[Extracted material — start]
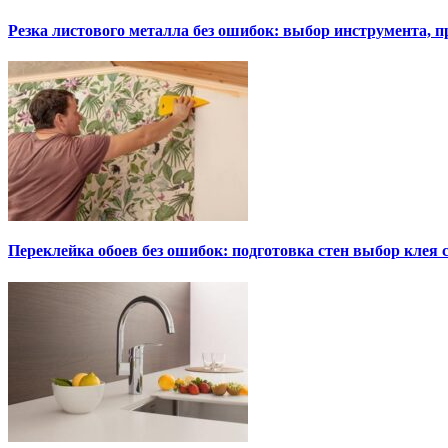
Резка листового металла без ошибок: выбор инструмента, п
Переклейка обоев без ошибок: подготовка стен выбор клея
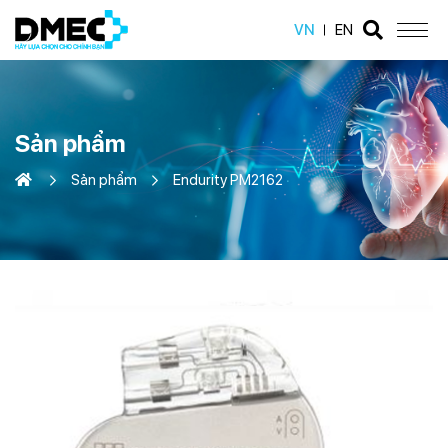
VN
EN
Sản phẩm
Sản phẩm
Endurity PM2162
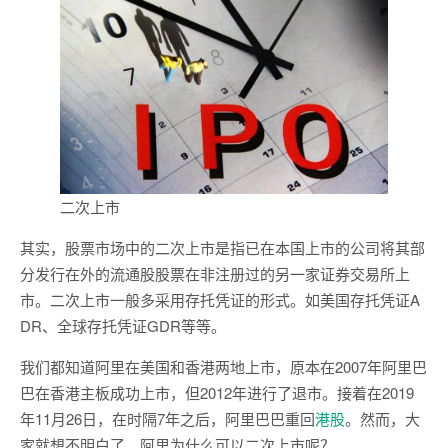
二次上市
其实，股票市场中的二次上市是指已在本国上市的公司将其部
分发行在外的流通股股票在非注册过的另一家证券交易所上
市。二次上市一般多采用存托凭证的形式。如美国存托凭证A
DR、全球存托凭证GDR等等。
我们都知道阿里在美国和香港两地上市，原本在2007年阿里巴
巴在香港主板成功上市，但2012年进行了退市。接着在2019
年11月26日，在时隔7年之后，阿里巴巴重回
港股
。然而，大
家就想不明白了，阿里为什么可以二次上市呢？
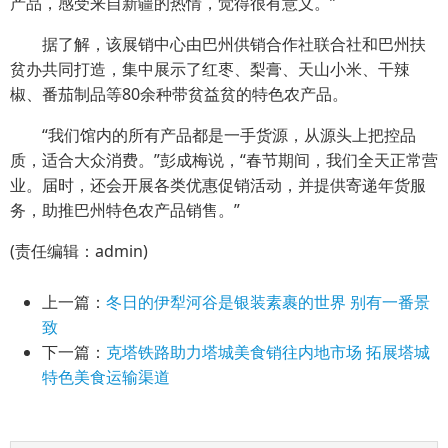
产品，感受来自新疆的热情，觉得很有意义。”
据了解，该展销中心由巴州供销合作社联合社和巴州扶
贫办共同打造，集中展示了红枣、梨膏、天山小米、干辣
椒、番茄制品等80余种带贫益贫的特色农产品。
“我们馆内的所有产品都是一手货源，从源头上把控品
质，适合大众消费。”彭成梅说，“春节期间，我们全天正常营
业。届时，还会开展各类优惠促销活动，并提供寄递年货服
务，助推巴州特色农产品销售。”
(责任编辑：admin)
上一篇：
冬日的伊犁河谷是银装素裹的世界 别有一番景
致
下一篇：
克塔铁路助力塔城美食销往内地市场 拓展塔城
特色美食运输渠道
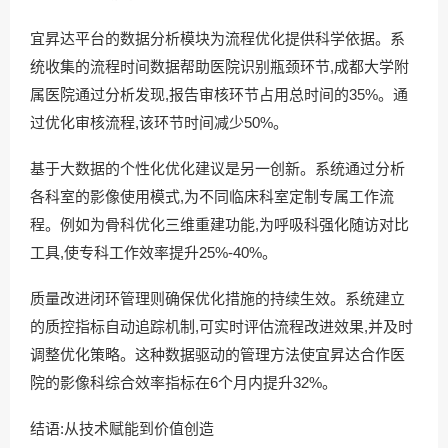
宜昇达平台的数据分析模块为流程优化提供科学依据。系
统收集的流程时间数据帮助医院识别瓶颈环节,成都大学附
属医院通过分析发现,报告审核环节占用总时间的35%。通
过优化审核流程,该环节时间减少50%。
基于大数据的个性化优化建议是另一创新。系统通过分析
各科室的影像使用模式,为不同临床科室定制专属工作流
程。例如为骨科优化三维重建功能,为呼吸科强化随访对比
工具,使专科工作效率提升25%-40%。
质量改进闭环管理则确保优化措施的持续生效。系统建立
的质控指标自动追踪机制,可实时评估流程改进效果,并及时
调整优化策略。这种数据驱动的管理方法使宜昇达合作医
院的影像科综合效率指标在6个月内提升32%。
结语:从技术赋能到价值创造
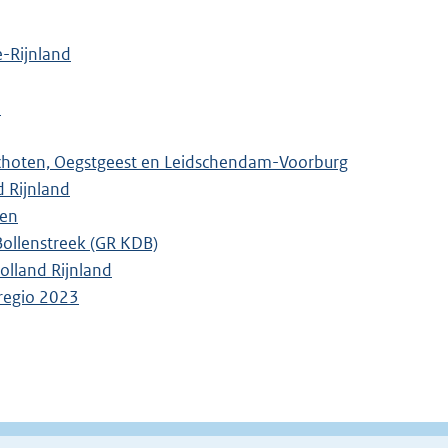
-Rijnland
d
choten, Oegstgeest en Leidschendam-Voorburg
d Rijnland
den
Bollenstreek (GR KDB)
lland Rijnland
regio 2023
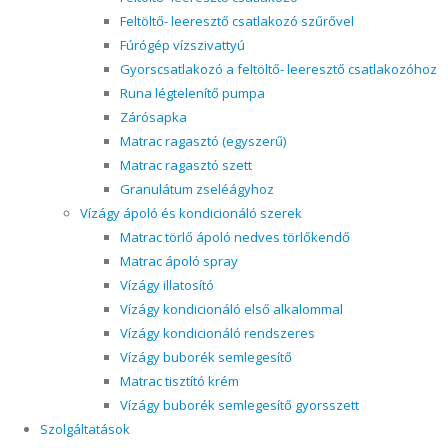
Feltöltő- leeresztő csatlakozó szűrővel
Fúrógép vízszivattyú
Gyorscsatlakozó a feltöltő- leeresztő csatlakozóhoz
Runa légtelenítő pumpa
Zárósapka
Matrac ragasztó (egyszerű)
Matrac ragasztó szett
Granulátum zseléágyhoz
Vízágy ápoló és kondicionáló szerek
Matrac törlő ápoló nedves törlőkendő
Matrac ápoló spray
Vízágy illatosító
Vízágy kondicionáló első alkalommal
Vízágy kondicionáló rendszeres
Vízágy buborék semlegesítő
Matrac tisztító krém
Vízágy buborék semlegesítő gyorsszett
Szolgáltatások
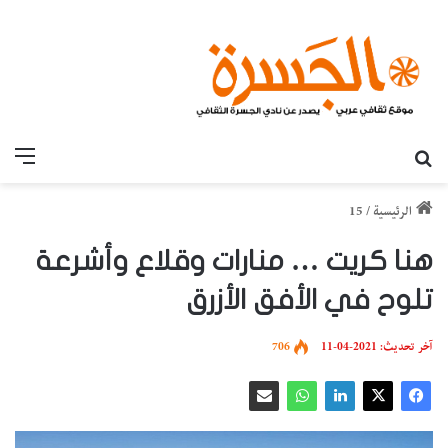
بحث عن
القائ
الرئيسية
/
15
هنا كريت … منارات وقلاع وأشرعة
تلوح في الأفق الأزرق
آخر تحديث: 2021-04-11
706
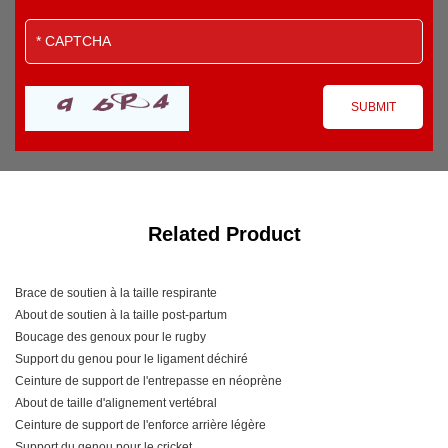
Related Product
Brace de soutien à la taille respirante
About de soutien à la taille post-partum
Boucage des genoux pour le rugby
Support du genou pour le ligament déchiré
Ceinture de support de l'entrepasse en néoprène
About de taille d'alignement vertébral
Ceinture de support de l'enforce arrière légère
Support du genou pour le cricket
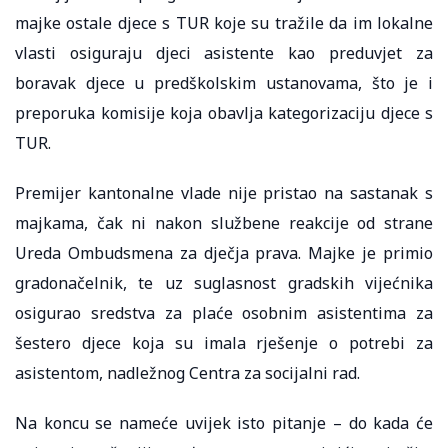
majke ostale djece s TUR koje su tražile da im lokalne
vlasti osiguraju djeci asistente kao preduvjet za
boravak djece u predškolskim ustanovama, što je i
preporuka komisije koja obavlja kategorizaciju djece s
TUR.
Premijer kantonalne vlade nije pristao na sastanak s
majkama, čak ni nakon službene reakcije od strane
Ureda Ombudsmena za dječja prava. Majke je primio
gradonačelnik, te uz suglasnost gradskih vijećnika
osigurao sredstva za plaće osobnim asistentima za
šestero djece koja su imala rješenje o potrebi za
asistentom, nadležnog Centra za socijalni rad.
Na koncu se nameće uvijek isto pitanje – do kada će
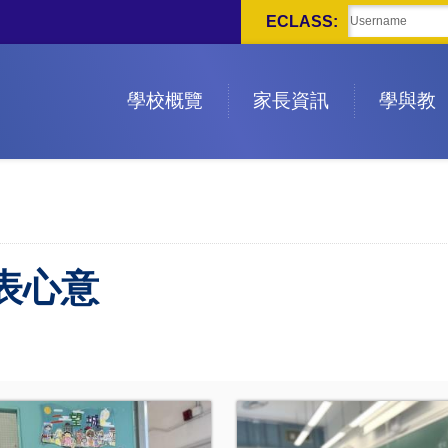
ECLASS:
學校概覽
家長資訊
學與教
表心意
[Extracted material — finish]
### Task to carry out
Images are to be excluded, and each record above written out word for word.

### Answer to this problem
Резка листового металла без ошибок: выбор инструмента, п
Переклейка обоев без ошибок: подготовка стен выбор клея
VN
EN
Sản phẩm
Sản phẩm
Endurity PM2162
二次上市
其实，股票市场中的二次上市是指已在本国上市的公司将其部
分发行在外的流通股股票在非注册过的另一家证券交易所上
市。二次上市一般多采用存托凭证的形式。如美国存托凭证A
DR、全球存托凭证GDR等等。
我们都知道阿里在美国和香港两地上市，原本在2007年阿里巴
巴在香港主板成功上市，但2012年进行了退市。接着在2019
年11月26日，在时隔7年之后，阿里巴巴重回
港股
。然而，大
家就想不明白了，阿里为什么可以二次上市呢？
产品，感受来自新疆的热情，觉得很有意义。”
据了解，该展销中心由巴州供销合作社联合社和巴州扶
贫办共同打造，集中展示了红枣、梨膏、天山小米、干辣
椒、番茄制品等80余种带贫益贫的特色农产品。
“我们馆内的所有产品都是一手货源，从源头上把控品
质，适合大众消费。”彭成梅说，“春节期间，我们全天正常营
业。届时，还会开展各类优惠促销活动，并提供寄递年货服
务，助推巴州特色农产品销售。”
(责任编辑：admin)
上一篇：
冬日的伊犁河谷是银装素裹的世界 别有一番景
致
下一篇：
克塔铁路助力塔城美食销往内地市场 拓展塔城
特色美食运输渠道
宜昇达平台的数据分析模块为流程优化提供科学依据。系
统收集的流程时间数据帮助医院识别瓶颈环节,成都大学附
属医院通过分析发现,报告审核环节占用总时间的35%。通
过优化审核流程,该环节时间减少50%。
基于大数据的个性化优化建议是另一创新。系统通过分析
各科室的影像使用模式,为不同临床科室定制专属工作流
程。例如为骨科优化三维重建功能,为呼吸科强化随访对比
工具,使专科工作效率提升25%-40%。
质量改进闭环管理则确保优化措施的持续生效。系统建立
的质控指标自动追踪机制,可实时评估流程改进效果,并及时
调整优化策略。这种数据驱动的管理方法使宜昇达合作医
院的影像科综合效率指标在6个月内提升32%。
结语:从技术赋能到价值创造
-Rijnland
d
choten, Oegstgeest en Leidschendam-Voorburg
d Rijnland
den
Bollenstreek (GR KDB)
lland Rijnland
regio 2023
Feltöltő- leeresztő csatlakozó szűrővel
Fúrógép vízszivattyú
Gyorscsatlakozó a feltöltő- leeresztő csatlakozóhoz
Runa légtelenítő pumpa
Zárósapka
Matrac ragasztó (egyszerű)
Matrac ragasztó szett
Granulátum zseléágyhoz
Vízágy ápoló és kondicionáló szerek
Matrac törlő ápoló nedves törlőkendő
Matrac ápoló spray
Vízágy illatosító
Vízágy kondicionáló első alkalommal
Vízágy kondicionáló rendszeres
Vízágy buborék semlegesítő
Matrac tisztító krém
Vízágy buborék semlegesítő gyorsszett
Szolgáltatások
بحث عن
القائ
الرئيسية
/
15
هنا كريت … منارات وقلاع وأشرعة
تلوح في الأفق الأزرق
آخر تحديث: 2021-04-11
706
Related Product
Brace de soutien à la taille respirante
About de soutien à la taille post-partum
Boucage des genoux pour le rugby
Support du genou pour le ligament déchiré
Ceinture de support de l'entrepasse en néoprène
About de taille d'alignement vertébral
Ceinture de support de l'enforce arrière légère
Support du genou pour le cricket
majke ostale djece s TUR koje su tražile da im lokalne
vlasti osiguraju djeci asistente kao preduvjet za
boravak djece u predškolskim ustanovama, što je i
preporuka komisije koja obavlja kategorizaciju djece s
TUR.
Premijer kantonalne vlade nije pristao na sastanak s
majkama, čak ni nakon službene reakcije od strane
Ureda Ombudsmena za dječja prava. Majke je primio
gradonačelnik, te uz suglasnost gradskih vijećnika
osigurao sredstva za plaće osobnim asistentima za
šestero djece koja su imala rješenje o potrebi za
asistentom, nadležnog Centra za socijalni rad.
Na koncu se nameće uvijek isto pitanje – do kada će
ECLASS:
學校概覽
家長資訊
學與教
表心意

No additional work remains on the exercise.